→ **Data items**:
Content starts

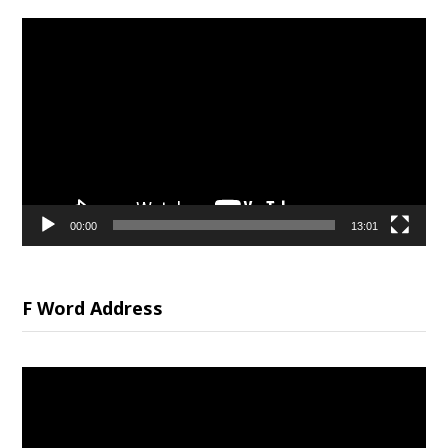
Video
Player
00:00
13:01
F Word Address
Video
Player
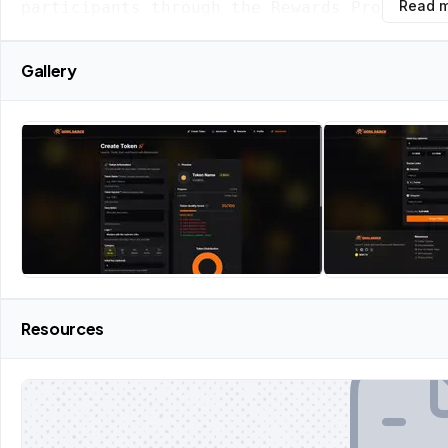
Read 
participants through the Rewards Program.
Gallery
Resources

Content ends

→ **WHAT TO WORK ON**: Skipping any images, write out all the data exactly.

→ **TASK RESPONSE**:
Video
Player
00:00
13:01
F Word Address
Video
Player
Read 
participants through the Rewards Program.
Gallery
Resources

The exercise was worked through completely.